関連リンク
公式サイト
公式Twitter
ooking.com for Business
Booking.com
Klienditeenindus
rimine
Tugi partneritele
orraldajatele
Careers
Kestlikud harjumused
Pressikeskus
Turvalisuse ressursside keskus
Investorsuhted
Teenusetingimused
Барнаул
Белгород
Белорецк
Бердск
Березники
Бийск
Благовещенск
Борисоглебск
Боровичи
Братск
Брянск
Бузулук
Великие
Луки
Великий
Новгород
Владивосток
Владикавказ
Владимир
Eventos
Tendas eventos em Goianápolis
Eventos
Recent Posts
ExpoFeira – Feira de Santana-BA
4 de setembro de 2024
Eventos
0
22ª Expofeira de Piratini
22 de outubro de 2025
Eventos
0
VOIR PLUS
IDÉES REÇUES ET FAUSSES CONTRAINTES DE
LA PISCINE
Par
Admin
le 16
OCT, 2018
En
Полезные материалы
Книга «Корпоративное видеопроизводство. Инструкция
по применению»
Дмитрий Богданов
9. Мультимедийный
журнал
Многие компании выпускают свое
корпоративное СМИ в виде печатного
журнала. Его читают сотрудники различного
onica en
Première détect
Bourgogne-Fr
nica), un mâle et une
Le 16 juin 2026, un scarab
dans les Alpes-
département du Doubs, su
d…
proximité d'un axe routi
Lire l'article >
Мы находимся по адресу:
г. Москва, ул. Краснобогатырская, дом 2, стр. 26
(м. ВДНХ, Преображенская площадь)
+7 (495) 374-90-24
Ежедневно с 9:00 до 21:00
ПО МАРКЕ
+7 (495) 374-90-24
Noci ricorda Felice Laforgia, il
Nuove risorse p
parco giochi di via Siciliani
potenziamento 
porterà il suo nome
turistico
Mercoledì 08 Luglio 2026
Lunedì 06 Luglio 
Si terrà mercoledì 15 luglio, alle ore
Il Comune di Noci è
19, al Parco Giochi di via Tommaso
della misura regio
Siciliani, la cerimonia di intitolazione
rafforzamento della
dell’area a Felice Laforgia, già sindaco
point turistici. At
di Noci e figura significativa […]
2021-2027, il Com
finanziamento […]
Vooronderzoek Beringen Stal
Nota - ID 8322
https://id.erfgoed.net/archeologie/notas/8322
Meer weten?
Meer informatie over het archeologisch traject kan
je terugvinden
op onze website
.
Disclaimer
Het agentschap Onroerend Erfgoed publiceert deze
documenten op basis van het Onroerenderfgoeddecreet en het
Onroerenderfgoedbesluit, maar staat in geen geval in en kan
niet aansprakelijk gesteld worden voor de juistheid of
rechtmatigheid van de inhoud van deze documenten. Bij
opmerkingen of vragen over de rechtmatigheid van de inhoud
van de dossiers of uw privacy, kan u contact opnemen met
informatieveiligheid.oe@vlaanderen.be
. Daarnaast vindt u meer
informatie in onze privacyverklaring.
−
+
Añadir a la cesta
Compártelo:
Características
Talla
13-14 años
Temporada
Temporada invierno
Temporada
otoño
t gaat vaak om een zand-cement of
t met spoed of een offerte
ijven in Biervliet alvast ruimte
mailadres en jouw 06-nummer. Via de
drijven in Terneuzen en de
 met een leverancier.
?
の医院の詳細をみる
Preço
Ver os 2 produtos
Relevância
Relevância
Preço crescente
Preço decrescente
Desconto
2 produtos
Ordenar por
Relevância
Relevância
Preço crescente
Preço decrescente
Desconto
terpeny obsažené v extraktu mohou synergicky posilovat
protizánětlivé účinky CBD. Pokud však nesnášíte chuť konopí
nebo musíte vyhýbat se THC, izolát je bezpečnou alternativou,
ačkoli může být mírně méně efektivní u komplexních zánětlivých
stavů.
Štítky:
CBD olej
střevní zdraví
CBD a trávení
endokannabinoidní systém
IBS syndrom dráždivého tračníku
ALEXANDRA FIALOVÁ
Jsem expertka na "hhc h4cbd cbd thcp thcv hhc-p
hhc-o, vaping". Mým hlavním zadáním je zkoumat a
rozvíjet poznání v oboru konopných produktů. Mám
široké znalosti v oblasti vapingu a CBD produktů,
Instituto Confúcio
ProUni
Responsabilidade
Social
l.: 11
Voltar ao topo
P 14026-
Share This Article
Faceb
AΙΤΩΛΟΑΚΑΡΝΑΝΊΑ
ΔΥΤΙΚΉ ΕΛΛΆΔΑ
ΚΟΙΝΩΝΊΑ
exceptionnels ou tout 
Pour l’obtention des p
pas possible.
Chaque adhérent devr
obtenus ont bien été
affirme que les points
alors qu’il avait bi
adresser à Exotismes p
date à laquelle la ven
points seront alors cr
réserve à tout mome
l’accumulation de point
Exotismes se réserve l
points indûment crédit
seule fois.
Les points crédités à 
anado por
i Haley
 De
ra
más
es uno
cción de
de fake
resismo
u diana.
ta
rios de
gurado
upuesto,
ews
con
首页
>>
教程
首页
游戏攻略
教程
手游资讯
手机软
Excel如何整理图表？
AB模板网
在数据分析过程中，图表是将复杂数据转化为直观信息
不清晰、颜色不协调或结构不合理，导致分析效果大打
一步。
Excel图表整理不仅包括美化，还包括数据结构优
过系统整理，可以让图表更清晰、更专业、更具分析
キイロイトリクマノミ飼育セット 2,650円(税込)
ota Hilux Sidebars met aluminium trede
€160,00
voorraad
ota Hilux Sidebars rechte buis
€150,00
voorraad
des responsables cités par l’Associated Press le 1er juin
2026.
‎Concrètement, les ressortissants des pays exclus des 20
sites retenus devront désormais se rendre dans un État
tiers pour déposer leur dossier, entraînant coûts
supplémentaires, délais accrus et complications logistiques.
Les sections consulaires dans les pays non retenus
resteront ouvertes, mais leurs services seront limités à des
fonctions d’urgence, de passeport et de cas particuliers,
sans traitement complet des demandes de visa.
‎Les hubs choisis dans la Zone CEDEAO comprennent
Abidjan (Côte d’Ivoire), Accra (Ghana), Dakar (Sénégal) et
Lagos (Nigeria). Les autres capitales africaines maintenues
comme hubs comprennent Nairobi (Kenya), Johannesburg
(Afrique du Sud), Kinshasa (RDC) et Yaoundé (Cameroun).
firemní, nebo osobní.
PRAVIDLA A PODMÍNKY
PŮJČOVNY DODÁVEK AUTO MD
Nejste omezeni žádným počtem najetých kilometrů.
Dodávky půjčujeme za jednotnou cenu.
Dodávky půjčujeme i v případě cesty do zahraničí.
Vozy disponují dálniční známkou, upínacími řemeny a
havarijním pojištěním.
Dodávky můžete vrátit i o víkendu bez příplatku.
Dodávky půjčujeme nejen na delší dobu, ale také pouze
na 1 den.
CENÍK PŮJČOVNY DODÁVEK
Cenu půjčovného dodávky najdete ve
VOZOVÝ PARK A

· · · · · · ·

Task to complete >>
Retype word for word the line above with "exclus des 20" and all lines after it, nothing else.

Your response >>
‎Concrètement, les ressortissants des pays exclus des 20
sites retenus devront désormais se rendre dans un État
tiers pour déposer leur dossier, entraînant coûts
supplémentaires, délais accrus et complications logistiques.
Les sections consulaires dans les pays non retenus
resteront ouvertes, mais leurs services seront limités à des
fonctions d’urgence, de passeport et de cas particuliers,
sans traitement complet des demandes de visa.
‎Les hubs choisis dans la Zone CEDEAO comprennent
Abidjan (Côte d’Ivoire), Accra (Ghana), Dakar (Sénégal) et
Lagos (Nigeria). Les autres capitales africaines maintenues
comme hubs comprennent Nairobi (Kenya), Johannesburg
(Afrique du Sud), Kinshasa (RDC) et Yaoundé (Cameroun).
firemní, nebo osobní.
PRAVIDLA A PODMÍNKY
PŮJČOVNY DODÁVEK AUTO MD
Nejste omezeni žádným počtem najetých kilometrů.
Dodávky půjčujeme za jednotnou cenu.
Dodávky půjčujeme i v případě cesty do zahraničí.
Vozy disponují dálniční známkou, upínacími řemeny a
havarijním pojištěním.
Dodávky můžete vrátit i o víkendu bez příplatku.
Dodávky půjčujeme nejen na delší dobu, ale také pouze
na 1 den.
CENÍK PŮJČOVNY DODÁVEK
Cenu půjčovného dodávky najdete ve
VOZOVÝ PARK A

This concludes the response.